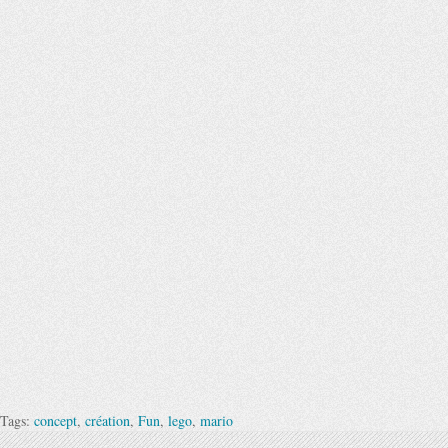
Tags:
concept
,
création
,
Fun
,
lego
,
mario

...

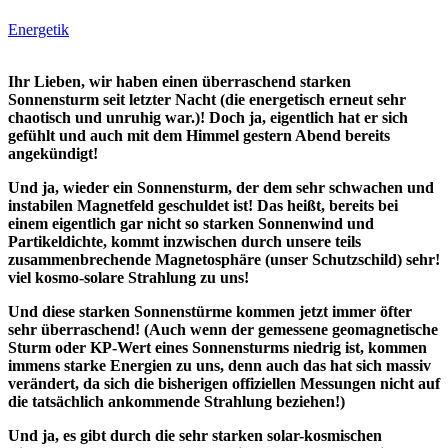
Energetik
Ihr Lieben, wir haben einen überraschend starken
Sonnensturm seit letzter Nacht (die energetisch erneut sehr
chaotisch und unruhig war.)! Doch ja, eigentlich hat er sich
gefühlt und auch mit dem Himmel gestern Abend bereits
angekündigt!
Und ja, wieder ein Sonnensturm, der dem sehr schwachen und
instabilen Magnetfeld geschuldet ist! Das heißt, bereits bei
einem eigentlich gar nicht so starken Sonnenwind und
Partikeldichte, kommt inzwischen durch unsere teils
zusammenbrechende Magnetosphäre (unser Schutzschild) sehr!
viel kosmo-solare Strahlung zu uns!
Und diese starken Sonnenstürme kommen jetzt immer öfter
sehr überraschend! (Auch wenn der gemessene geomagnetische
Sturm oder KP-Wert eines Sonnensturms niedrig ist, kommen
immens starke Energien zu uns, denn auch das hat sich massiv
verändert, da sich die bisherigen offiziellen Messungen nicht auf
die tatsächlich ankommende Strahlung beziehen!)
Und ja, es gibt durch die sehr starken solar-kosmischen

_Exercise objective_
Set down exactly the lines of the data above, beginning with the line that has "Partikeldichte, kommt inzwischen" and ending with the line that has "Und ja, es gibt", and no others.

_Answer space_
Partikeldichte, kommt inzwischen durch unsere teils
zusammenbrechende Magnetosphäre (unser Schutzschild) sehr!
viel kosmo-solare Strahlung zu uns!
Und diese starken Sonnenstürme kommen jetzt immer öfter
sehr überraschend! (Auch wenn der gemessene geomagnetische
Sturm oder KP-Wert eines Sonnensturms niedrig ist, kommen
immens starke Energien zu uns, denn auch das hat sich massiv
verändert, da sich die bisherigen offiziellen Messungen nicht auf
die tatsächlich ankommende Strahlung beziehen!)
Und ja, es gibt durch die sehr starken solar-kosmischen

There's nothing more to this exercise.